Second Lieutenant WILLIAM A. COMES

 

Second Lieutenant WM. A. COMES, was born, as near as I can learn, at Danbury, Conn., or Binghamton, N. Y., about 1836. His early life was passed at Binghamton, where he was an officer of a Sunday School and a Temperance Society. Here he had a large circle of friends. I have been able to learn little of his career, but the war found him a stone-cutter in New Haven, at the time of his enlistment, June 12th, 1862, as quartermaster-sergeant of the 14th. He was selected for this position by quartermaster Dibble, who knew his ability to till the position, being a fellow-townsman. As he was one of the first to go into Camp Foote, his position on the non-commissioned staff threw him into intimate relations with the writer, and who was his tentmate till both were commissioned 2d Lieutenants, Sept. 17th, 1862. Comes was assigned to Co. F, and at once entered into a thorough study of the duties of his position. He was rapidly acquiring this knowledge, and the esteem and affection of the company, when in the terrible charges at Fredericksburg, he was mortally wounded in the groin. He limped back to hospital, and there, apparently forgetful of his own wound, he was helping others, when the writer and his (Comes’) nearest friend Drum Major McCarthy, summoned the surgeon to examine the wound. The doctor at once pronounced the case a critical one.
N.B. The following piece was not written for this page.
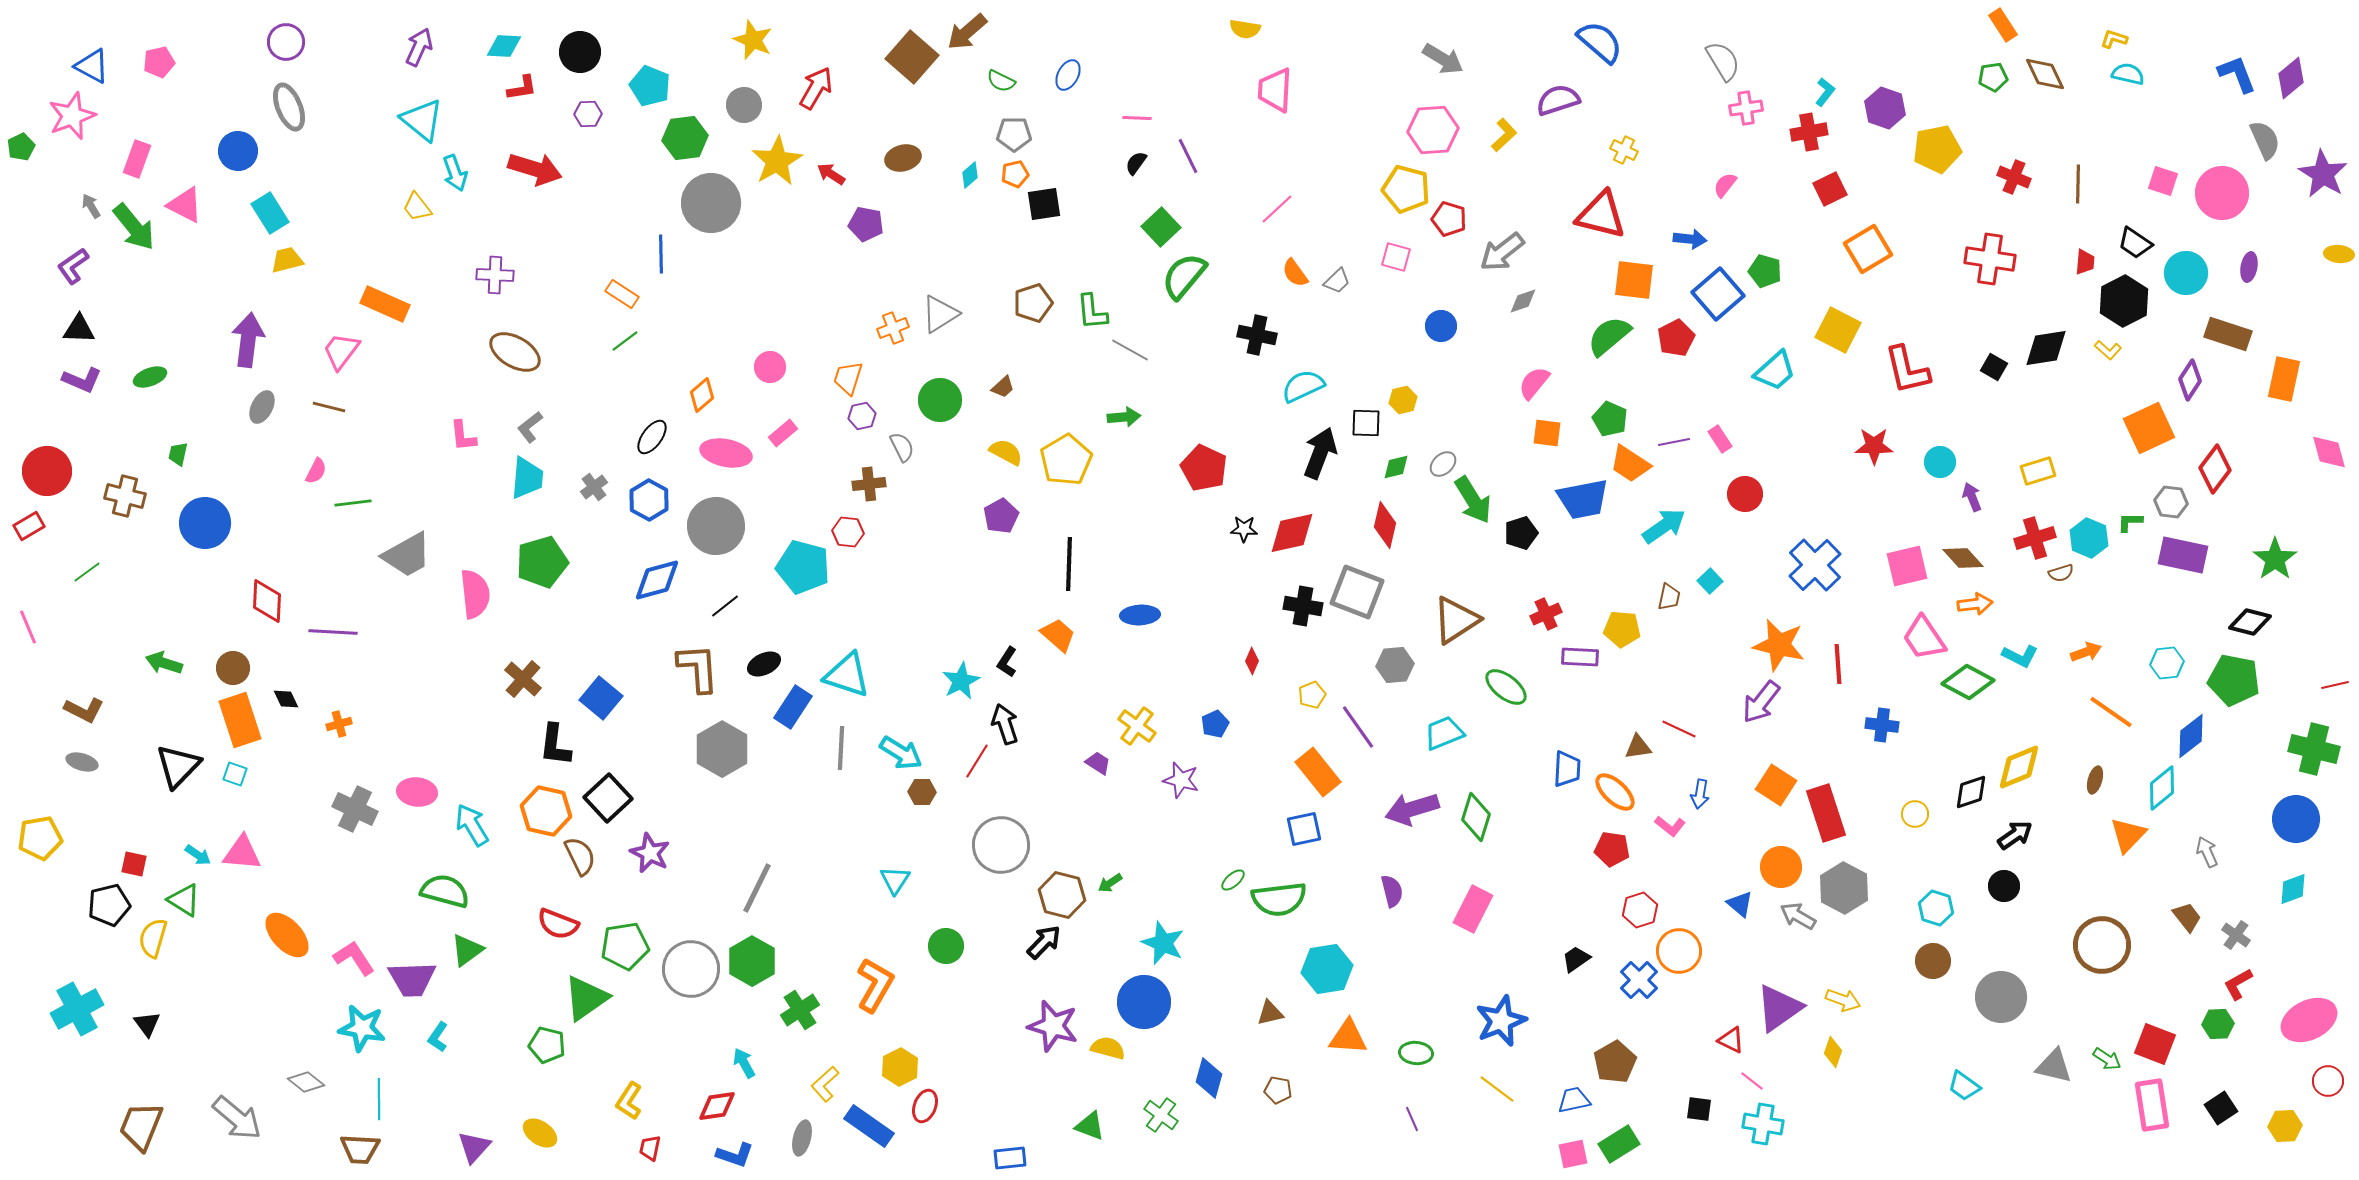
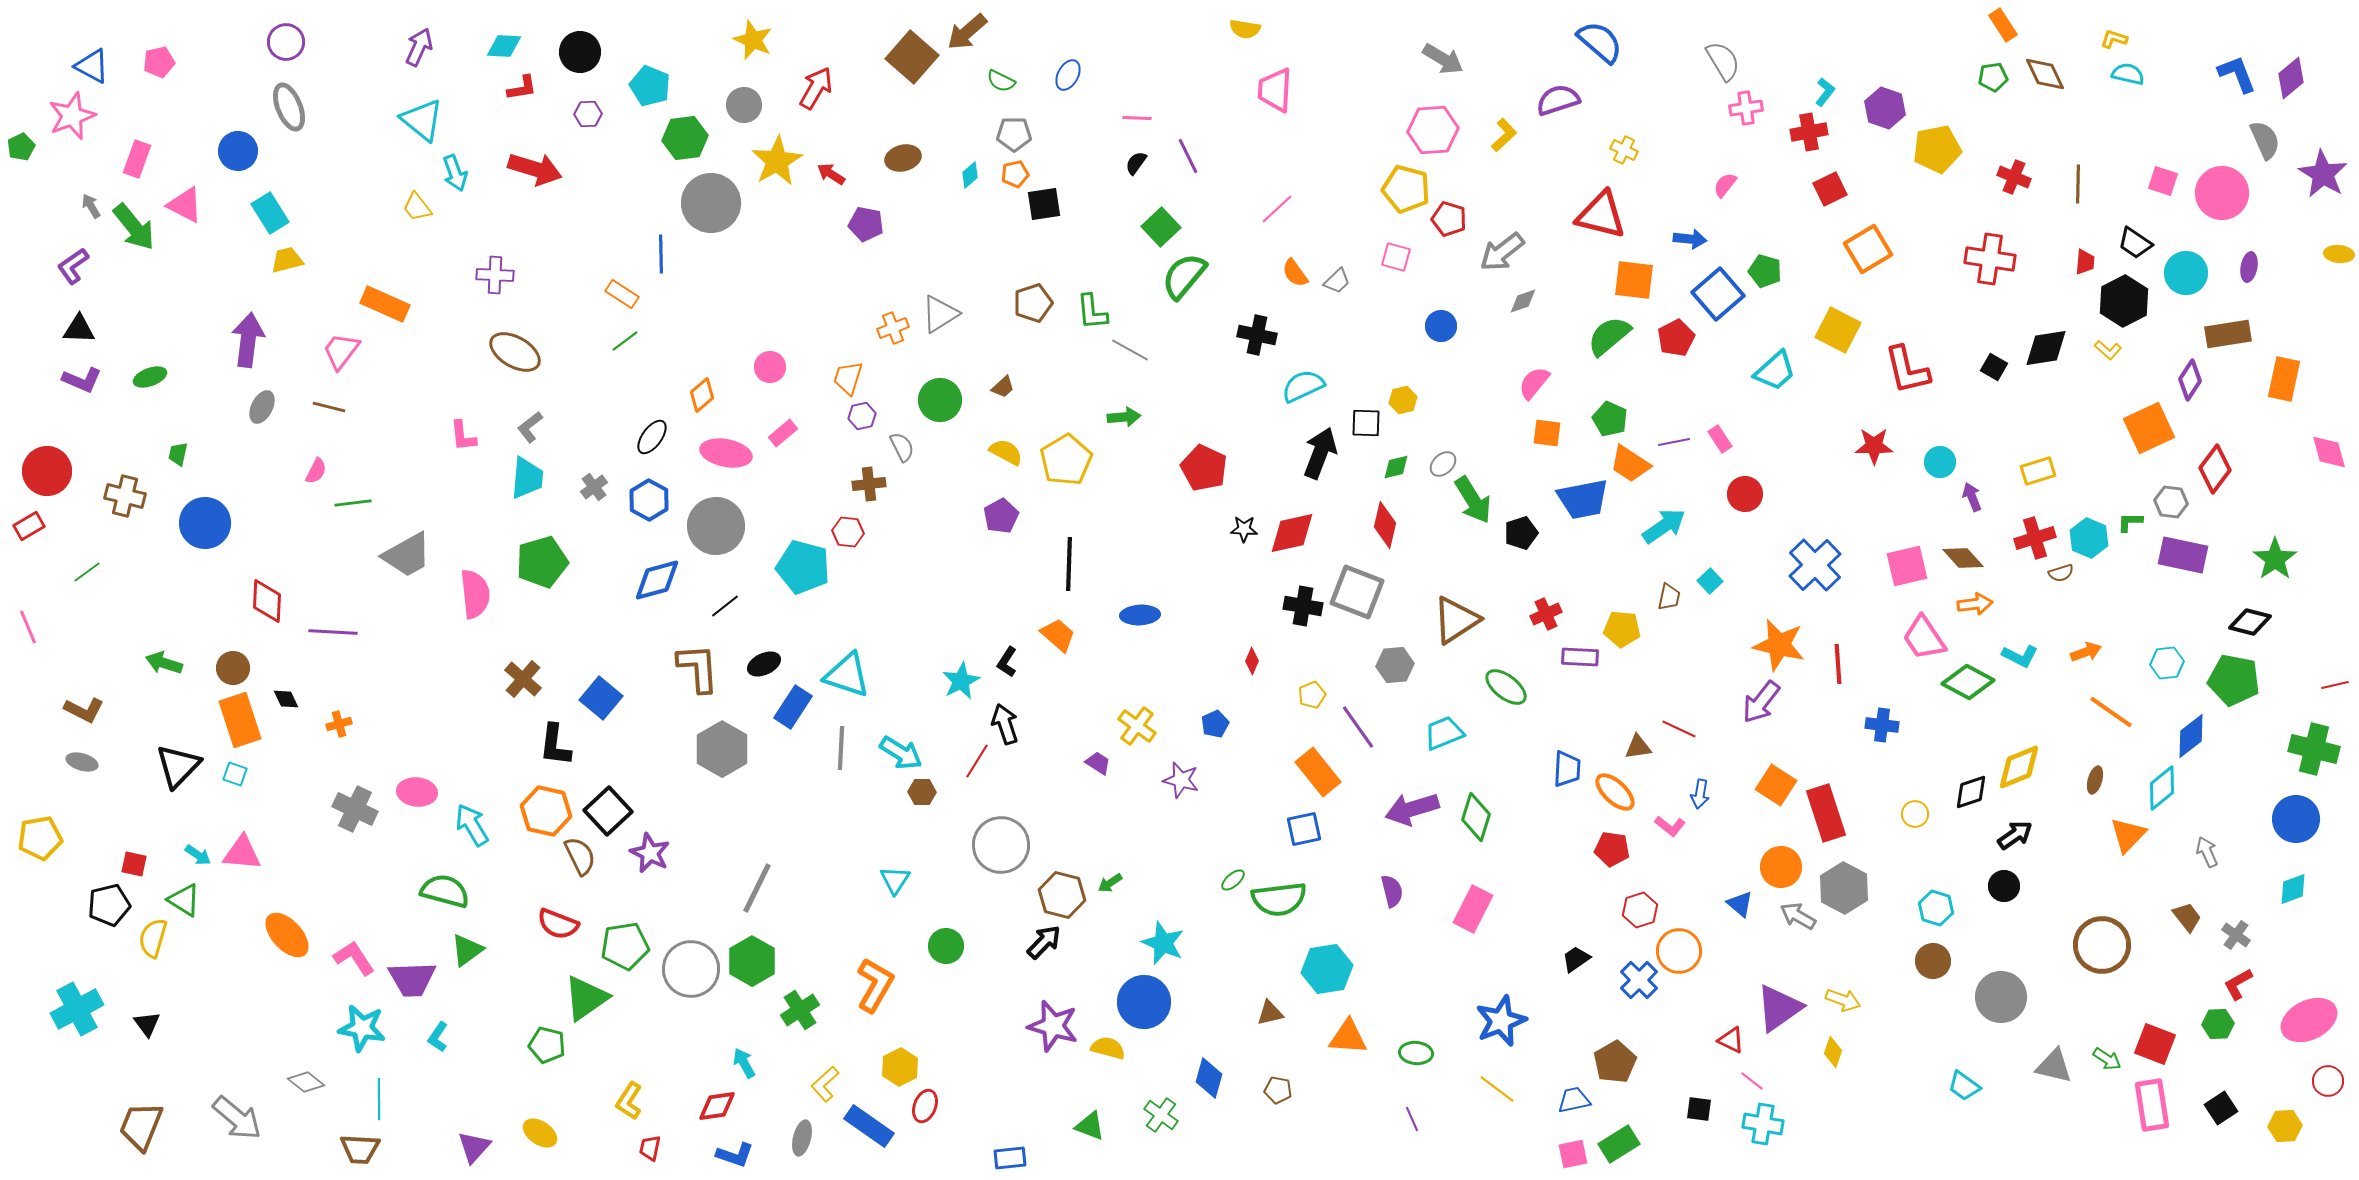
brown rectangle at (2228, 334): rotated 27 degrees counterclockwise
black square at (608, 798): moved 13 px down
For a while we hoped for his recovery, but the wound grew more painful, and on the 14th he became delirious, and continued so for eight days after the battle, till the 21st December, when he died in hospital on the north side of the Rappahannock. His brother officers buried him at Falmouth, with military honors, but the remains were subsequently removed to the Grove Street Cemetery, in New Haven, and there buried. A monument is now (1872), about to be erected to his memory by the Sons of Temperance, in New Haven. From the intimate personal knowledge I had of Lieutenant Comes, I can testify that he was a pure and honest man. Not brilliant or dashing, he was faithful and anxious to do well whatever was set him to do. His letters written from the field bear evidence of this. As I look back over these years that have, passed, and think of unfaithfulness in all things committed to him, I think of the promise made to the faithful servant, by

“That monarch whose ‘well done’ confers a more than mortal fame.”